Your assignment:
For the data below, the lines that hold "wskaźnikiem" should be counted; only the resulting number is expected.

Segment Start: Records to use

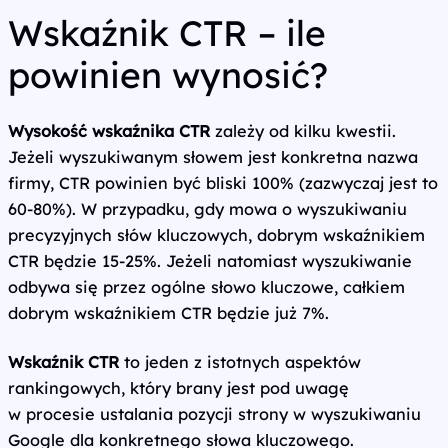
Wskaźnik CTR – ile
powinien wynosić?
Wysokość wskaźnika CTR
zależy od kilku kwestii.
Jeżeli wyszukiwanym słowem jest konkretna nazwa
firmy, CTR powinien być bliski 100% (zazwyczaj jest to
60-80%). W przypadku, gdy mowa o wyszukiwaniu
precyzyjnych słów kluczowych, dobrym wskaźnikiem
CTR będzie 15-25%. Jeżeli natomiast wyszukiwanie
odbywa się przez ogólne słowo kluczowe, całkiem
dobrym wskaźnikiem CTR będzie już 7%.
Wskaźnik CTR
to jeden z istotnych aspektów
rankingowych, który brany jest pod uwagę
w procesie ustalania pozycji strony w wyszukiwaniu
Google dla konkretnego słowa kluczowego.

Segment End: Records to use
Segment Start: Records to use

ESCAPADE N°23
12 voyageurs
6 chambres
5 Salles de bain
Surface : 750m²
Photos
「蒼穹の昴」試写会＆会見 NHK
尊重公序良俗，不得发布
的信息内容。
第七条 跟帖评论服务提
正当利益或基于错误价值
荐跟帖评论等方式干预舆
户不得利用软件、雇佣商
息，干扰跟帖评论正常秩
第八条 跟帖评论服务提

Segment End: Records to use

Reply:
2